NOTE: I know this code positions the ticks in the X axis differently than the initial code, but I think this doesn’t matter when you’re working with string type labels (such as ‘months’, or in this case ‘drinks’) (?)

I hope someone can tell me if i’m understanding this correctly and help others that like to understand how their code works.

Cheers! :beer:

Thank you for sharing!

That’s right, this formula should work with any number of bars:

x_ticks = [t*element + (w * (t + 1) * .5) for element in range(d)]

Took me some fiddling, but it was a nice challenge! :slight_smile: Not sure if it’s the most elegant solution, though!

'''
The formula given by Codecademy worked for me:
plt.bar([x * num_of_datasets + bar_width * num_of_dataset_to_plot \
    for x in range(len(list_of_x_values))], y_values)

Where:
x * num_of_datasets --> sets the initial x value for each element in list_of_x_values
+ bar_width * num_of_dataset_to_plot --> shifts the x value to match the dataset bar location

In example:
list_of_x_values = [0, 1, 2]
DATASET 1: plt.bar([x*2 +0.8*1 for x in range(len(list_of_x_values))], y_values)
DATASET 2: plt.bar([x*2 +0.8*2 for x in range(len(list_of_x_values))], y_values)
will produce the following plot:
DATASET 1:[0.8, 2.8, 4.8]
DATASET 2:[1.6, 3.6, 5.6]
these will be the default values for the _xticks! 
Remember that by default the ticks are aligned to the center of the bar. 

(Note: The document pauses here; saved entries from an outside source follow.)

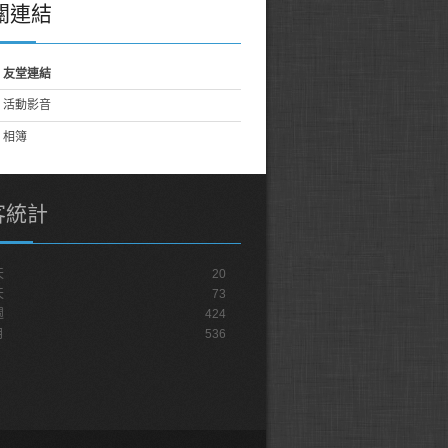
關連結
友堂連結
活動影音
相簿
客統計
天
20
天
73
週
424
月
536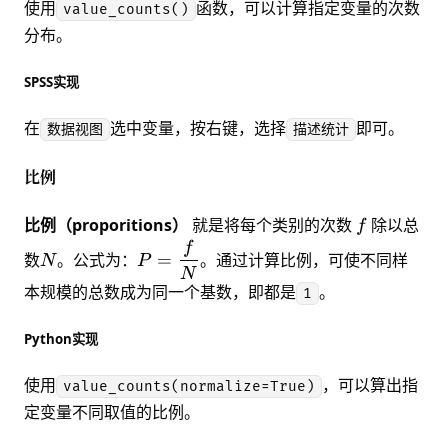
使用
函数，可以计算指定变量的次数
value_counts()
分布。
SPSS实现
在
选中变量，按右键，选择
即可。
数据视图
描述统计
比例
f
比例（proporitions）
就是将每个类别的次数
除以总
f
f
N
P =
数
。公式为：
=
。通过计算比例，可使不同样
N
P
\dfrac{f}
N
本规模的总数成为同一个基数，即都是
。
{N}
1
Python实现
使用
，可以算出指
value_counts(normalize=True)
定变量不同取值的比例。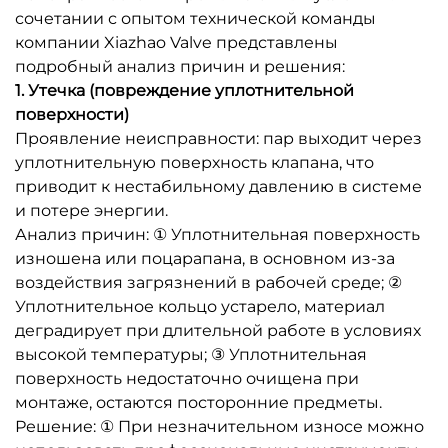
сочетании с опытом технической команды
компании Xiazhao Valve представлены
подробный анализ причин и решения:
1. Утечка (повреждение уплотнительной
поверхности)
Проявление неисправности: пар выходит через
уплотнительную поверхность клапана, что
приводит к нестабильному давлению в системе
и потере энергии.
Анализ причин: ① Уплотнительная поверхность
изношена или поцарапана, в основном из-за
воздействия загрязнений в рабочей среде; ②
Уплотнительное кольцо устарело, материал
деградирует при длительной работе в условиях
высокой температуры; ③ Уплотнительная
поверхность недостаточно очищена при
монтаже, остаются посторонние предметы.
Решение: ① При незначительном износе можно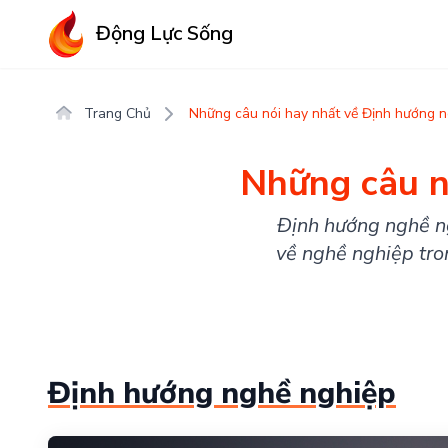
Động Lực Sống
Trang Chủ
Những câu nói hay nhất về Định hướng n
Những câu n
Định hướng nghề ng
về nghề nghiệp tro
Định hướng nghề nghiệp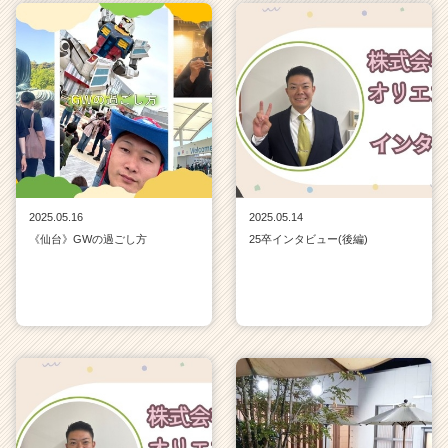
2025.05.16
2025.05.14
《仙台》GWの過ごし方
25卒インタビュー(後編)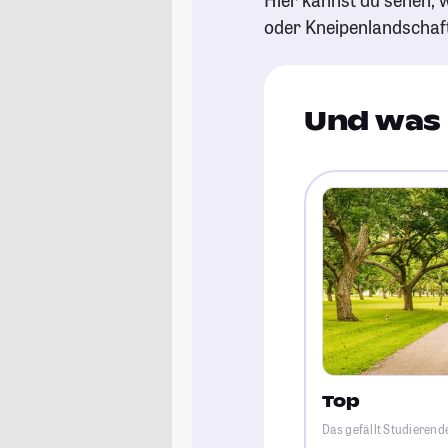
oder Kneipenlandschaf
Und was 
Top
Das gefällt Studierend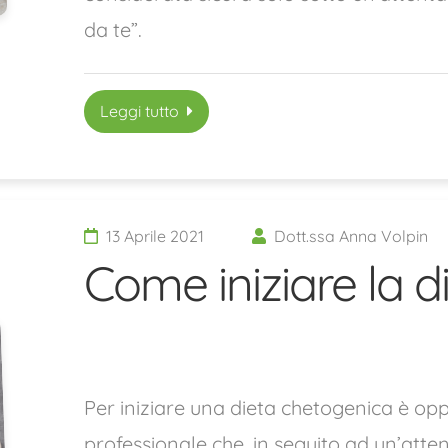
da te”.
Leggi tutto
13 Aprile 2021
Dott.ssa Anna Volpin
Come iniziare la 
Per iniziare una dieta chetogenica è opp
professionale che, in seguito ad un’att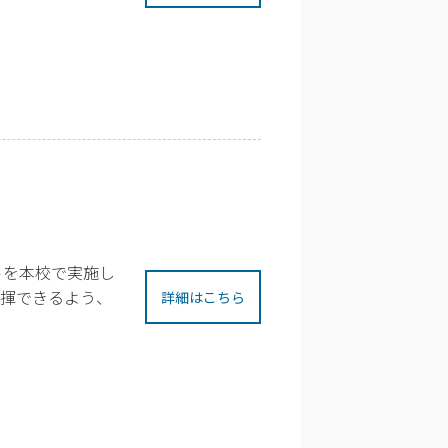
トを本校で実施し
発揮できるよう、
詳細はこちら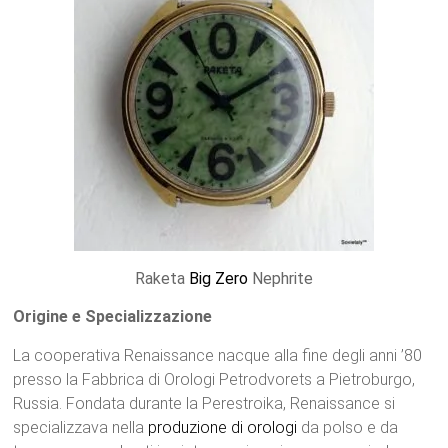
Raketa
Big Zero
Nephrite
Origine e Specializzazione
La cooperativa Renaissance nacque alla fine degli anni ’80
presso la Fabbrica di Orologi Petrodvorets a Pietroburgo,
Russia. Fondata durante la Perestroika, Renaissance si
specializzava nella
produzione di orologi
da polso e da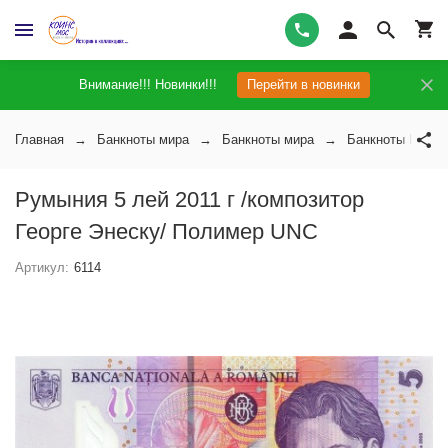
Внимание!!! Новинки!!!
Перейти в новинки
Главная
Банкноты мира
Банкноты мира
Банкноты Румы
Румыния 5 лей 2011 г /композитор
Георге Энеску/ Полимер UNC
Артикул:
6114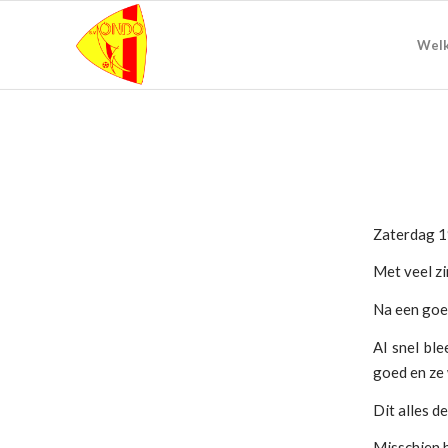
Wel
Zaterdag 
Met veel zi
Na een goe
Al snel bl
goed en ze 
Dit alles d
Misschien 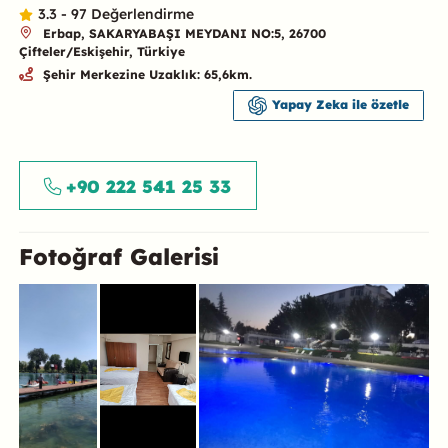
3.3 - 97 Değerlendirme
Erbap, SAKARYABAŞI MEYDANI NO:5, 26700
Çifteler/Eskişehir, Türkiye
Şehir Merkezine Uzaklık: 65,6km.
Yapay Zeka ile özetle
Özet
+90 222 541 25 33
Fotoğraf Galerisi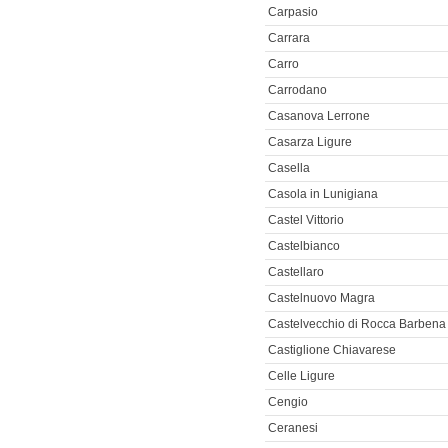
Carpasio
Carrara
Carro
Carrodano
Casanova Lerrone
Casarza Ligure
Casella
Casola in Lunigiana
Castel Vittorio
Castelbianco
Castellaro
Castelnuovo Magra
Castelvecchio di Rocca Barbena
Castiglione Chiavarese
Celle Ligure
Cengio
Ceranesi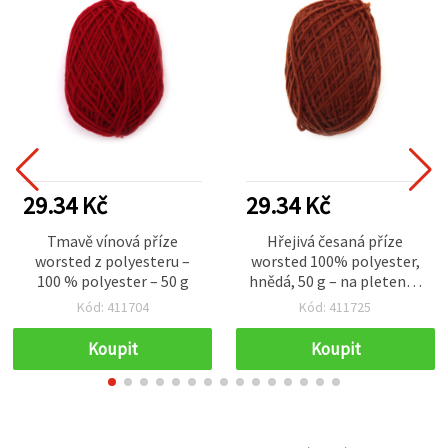
29.34 Kč
29.34 Kč
Tmavě vínová příze
Hřejivá česaná příze
worsted z polyesteru –
worsted 100% polyester,
100 % polyester – 50 g
hnědá, 50 g – na pletení a
různé kreativní tvoření
Kód: 411704
Kód: 411725
(handmade)
Koupit
Koupit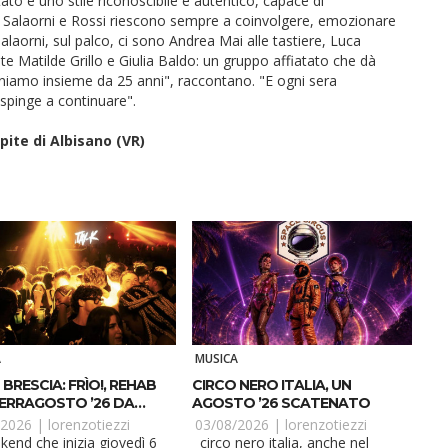
ltato è uno stile riconoscibile e autentico, capace di
. Salaorni e Rossi riescono sempre a coinvolgere, emozionare
alaorni, sul palco, ci sono Andrea Mai alle tastiere, Luca
ste Matilde Grillo e Giulia Baldo: un gruppo affiatato che dà
oniamo insieme da 25 anni", raccontano. "E ogni sera
i spinge a continuare".
spite di Albisano (VR)
A
MUSICA
BRESCIA: FRÌO!, REHAB
CIRCO NERO ITALIA, UN
FERRAGOSTO ’26 DA
AGOSTO ’26 SCATENATO
ARE
/2026 |
lorenzotiezzi
03/08/2026 |
lorenzotiezzi
circo nero italia, anche nel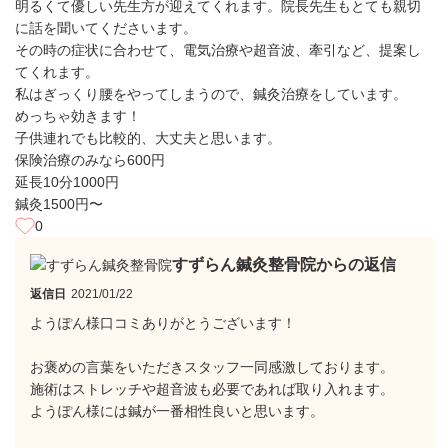
明るくて優しい先生方が迎えてくれます。院長先生もとても親切
に話を聞いてくださいます。
その時の症状に合わせて、電気治療や超音波、牽引など、提案し
てくれます。
私はぎっくり腰をやってしまうので、鍼灸治療をしています。
めっちゃ効きます！
子供連れでも比較的、大丈夫と思います。
保険治療のみなら600円
延長10分1000円
鍼灸1500円〜
0
すずらん鍼灸整骨院からの返信
返信日
2021/01/22
ようぽん様口コミありがとうございます！
お褒めの言葉をいただきスタッフ一同感激しております。
施術はストレッチや超音波も必要であれば取り入れます。
ようぽん様には鍼が一番相性良いと思います。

The same formula works for the _xticks:
ax.set_xticks([x*2 +1.2 for x in range(len(list_of_x_values))])
Where:
I'm copying DATASET 1 values but because the tick is at the center of the DATASET 1 bar,
I need to add 1/2 of width (0.8 + 0.4) to shift the tick forward.
Now it sits between both bars.

If you have an odd number of datasets, just pick the middle values for _xticks.
If you have large even dataset numbers, pick the middle value and add 1/2 of width.
'''

I’m trying to add labels for the x-ticks in this exercise. From try and error, I found that this comprehensive list [telement + wn/1.35 for element in range(d)] will center the tick marks in the middle of each bar-set instead of using the same than store2_x, as I thought at the beginning. Can someone explain to me what’s the logic? Thanks

This is what annoys me a lot about CodeCademy. Why do you make me learn this the hard way, when I can easily create this same graph in Seaborn with just one line of code!?
WHY!?
This is a waste of everyone’s time. I am here to learn how to do data science in the most efficient way using python, not to learn the inner workings of a coding language or the inner workings of different libraries. In the future, you should just consider teaching people how to do things the most efficient way and skip unnecessary nonsense like this.